First, regarding the forecast for the next day only, Table A2 shows the general superiority of the univariate case over the use of sentiment analysis. As for the boxplots and CD-diagrams, the top-ten combinations of sentiment time series for each metric presented are ranked with the same performance dominance of the univariate scenario (note that in boxplots, the top-down layout is sorted by median). One can also observe the statistical dependencies that emerged from the examination of each pair of cases. These dependencies can be further analyzed by comparing Table A2 with the representations in Figure 3. For example, it was observed that the statistical dependence of the univariate case with that of the additional use of TextBlob shown in Figure 3 followed the ranking of the two versions extracted from the results in the Friedman tables. Figure 4 shows the performance distributions for each sentiment setup, i.e., all the values that resulted from applying a given setting to each dataset for each algorithm. Here, the apparent similarity of the performances of the methods is, on the one hand, a matter of the scale of the representation, while on the other, it reflects a possible uniformity. From all three different representations of the results, there was a predominance of the univariate version followed by the use of TextBlob and FinBERT.

Figure 3

Sentiment setups’ CD-diagrams: single-day prediction.

Figure 4

Sentiment setups’ boxplots: single-day prediction.

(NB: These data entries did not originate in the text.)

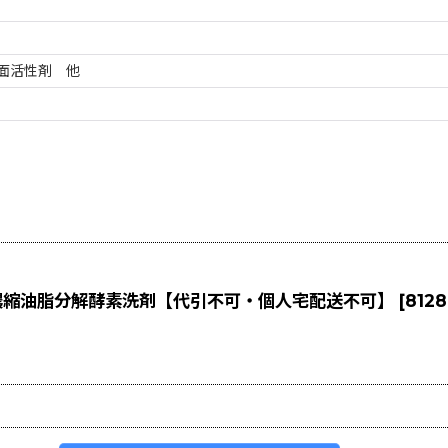
面活性剤 他
房用濃縮油脂分解酵素洗剤【代引不可・個人宅配送不可】
[
8128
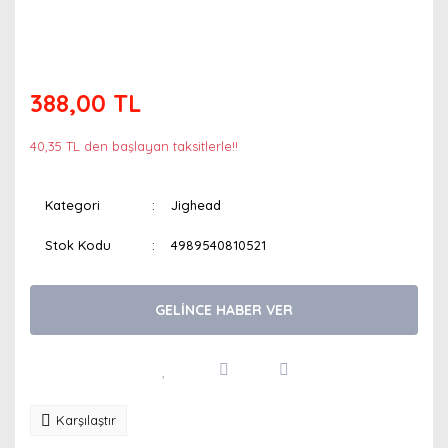
388,00 TL
40,35 TL den başlayan taksitlerle!!
Kategori
Jighead
Stok Kodu
4989540810521
GELİNCE HABER VER
Karşılaştır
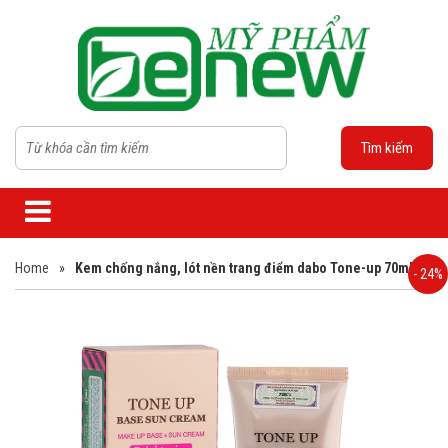
Tìm kiếm
Home
»
Kem chống nắng, lót nền trang điểm dabo Tone-up 70ml
- 24%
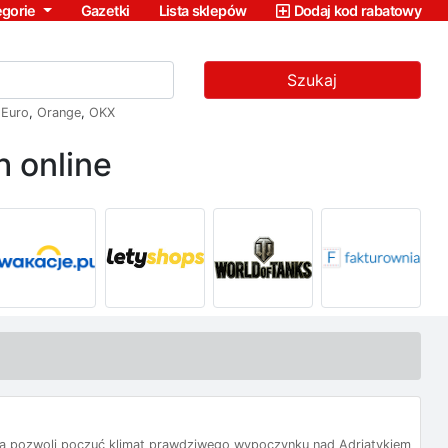
egorie
Gazetki
Lista sklepów
Dodaj kod rabatowy
Szukaj
,
Euro
,
Orange
,
OKX
 online
a pozwoli poczuć klimat prawdziwego wypoczynku nad Adriatykiem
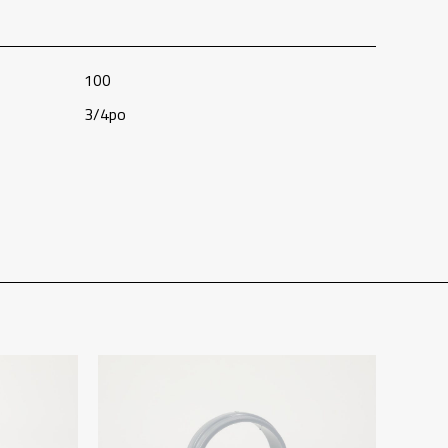
100
3/4po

4.1.2. One-Week Prediction

However, in the case of weekly forecasts, one can observe, from Table A3 and Figure 5 and Figure 6, that things do not remain the same. There was a noticeable decline in the performance ranking of the univariate setup, with the simultaneous improvement of configurations that utilize sentiment scores.

Figure 5

Sentiment setups’ CD-diagrams: one-week prediction.

Figure 6

Sentiment setups’ boxplots: one-week prediction.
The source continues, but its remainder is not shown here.